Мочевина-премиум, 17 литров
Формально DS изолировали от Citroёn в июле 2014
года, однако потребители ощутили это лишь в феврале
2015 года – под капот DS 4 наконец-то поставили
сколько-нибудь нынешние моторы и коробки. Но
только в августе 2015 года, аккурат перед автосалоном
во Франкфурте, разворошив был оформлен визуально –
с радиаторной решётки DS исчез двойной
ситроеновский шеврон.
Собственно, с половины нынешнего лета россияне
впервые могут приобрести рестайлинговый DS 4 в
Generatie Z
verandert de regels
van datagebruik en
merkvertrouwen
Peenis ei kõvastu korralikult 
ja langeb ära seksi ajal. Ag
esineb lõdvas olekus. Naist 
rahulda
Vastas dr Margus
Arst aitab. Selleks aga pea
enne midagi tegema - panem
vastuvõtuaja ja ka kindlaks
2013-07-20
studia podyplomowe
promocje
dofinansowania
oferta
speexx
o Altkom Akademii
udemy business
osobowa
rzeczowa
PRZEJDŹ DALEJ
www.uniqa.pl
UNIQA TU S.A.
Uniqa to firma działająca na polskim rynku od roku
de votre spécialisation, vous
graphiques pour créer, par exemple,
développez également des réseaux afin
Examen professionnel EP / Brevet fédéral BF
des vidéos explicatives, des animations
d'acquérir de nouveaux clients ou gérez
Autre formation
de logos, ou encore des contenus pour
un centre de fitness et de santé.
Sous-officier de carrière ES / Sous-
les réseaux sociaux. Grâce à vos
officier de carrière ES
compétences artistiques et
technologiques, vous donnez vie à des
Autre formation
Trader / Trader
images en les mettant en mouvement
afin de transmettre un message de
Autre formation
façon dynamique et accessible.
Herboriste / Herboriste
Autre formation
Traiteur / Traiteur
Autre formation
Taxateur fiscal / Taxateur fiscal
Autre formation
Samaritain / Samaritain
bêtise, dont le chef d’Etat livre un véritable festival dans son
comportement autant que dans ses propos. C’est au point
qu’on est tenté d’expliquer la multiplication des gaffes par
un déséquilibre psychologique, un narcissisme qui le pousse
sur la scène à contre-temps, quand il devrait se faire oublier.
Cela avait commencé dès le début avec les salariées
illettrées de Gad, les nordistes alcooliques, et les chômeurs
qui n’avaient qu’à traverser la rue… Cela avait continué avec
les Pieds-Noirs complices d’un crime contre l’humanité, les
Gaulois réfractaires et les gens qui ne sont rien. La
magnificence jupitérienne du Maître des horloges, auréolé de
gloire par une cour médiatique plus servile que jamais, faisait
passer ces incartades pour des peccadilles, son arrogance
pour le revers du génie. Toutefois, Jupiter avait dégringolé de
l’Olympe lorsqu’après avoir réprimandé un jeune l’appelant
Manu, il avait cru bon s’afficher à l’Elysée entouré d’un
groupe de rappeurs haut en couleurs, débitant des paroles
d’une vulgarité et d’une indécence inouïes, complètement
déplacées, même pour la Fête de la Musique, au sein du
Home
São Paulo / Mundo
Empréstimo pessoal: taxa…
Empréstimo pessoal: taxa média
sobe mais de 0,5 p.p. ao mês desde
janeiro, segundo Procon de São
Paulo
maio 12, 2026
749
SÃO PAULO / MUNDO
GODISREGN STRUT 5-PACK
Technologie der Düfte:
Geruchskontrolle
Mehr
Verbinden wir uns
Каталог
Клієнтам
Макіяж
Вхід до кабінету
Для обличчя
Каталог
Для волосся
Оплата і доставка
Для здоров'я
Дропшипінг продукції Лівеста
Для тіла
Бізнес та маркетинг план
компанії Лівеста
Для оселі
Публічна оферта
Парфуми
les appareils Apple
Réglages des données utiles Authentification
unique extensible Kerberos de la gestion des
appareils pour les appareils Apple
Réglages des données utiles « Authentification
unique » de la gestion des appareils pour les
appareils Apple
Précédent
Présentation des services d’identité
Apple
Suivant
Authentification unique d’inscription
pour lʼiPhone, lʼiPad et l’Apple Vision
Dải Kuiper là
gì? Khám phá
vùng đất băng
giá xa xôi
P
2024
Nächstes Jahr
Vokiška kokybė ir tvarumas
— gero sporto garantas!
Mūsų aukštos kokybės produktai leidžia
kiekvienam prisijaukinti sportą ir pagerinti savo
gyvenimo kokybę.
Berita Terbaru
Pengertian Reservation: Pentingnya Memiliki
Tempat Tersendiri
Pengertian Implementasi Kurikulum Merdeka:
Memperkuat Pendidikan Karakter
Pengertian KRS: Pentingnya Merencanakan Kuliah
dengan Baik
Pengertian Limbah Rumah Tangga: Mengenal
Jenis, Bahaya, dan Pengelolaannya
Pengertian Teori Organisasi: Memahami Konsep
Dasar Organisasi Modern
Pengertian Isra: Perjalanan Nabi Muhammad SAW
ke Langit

#### Task objective
Only lines holding the word "avait" belong in the answer; copy all of them from the records.

#### Exercise output
Cela avait commencé dès le début avec les salariées
qui n’avaient qu’à traverser la rue… Cela avait continué avec
pour le revers du génie. Toutefois, Jupiter avait dégringolé de
Manu, il avait cru bon s’afficher à l’Elysée entouré d’un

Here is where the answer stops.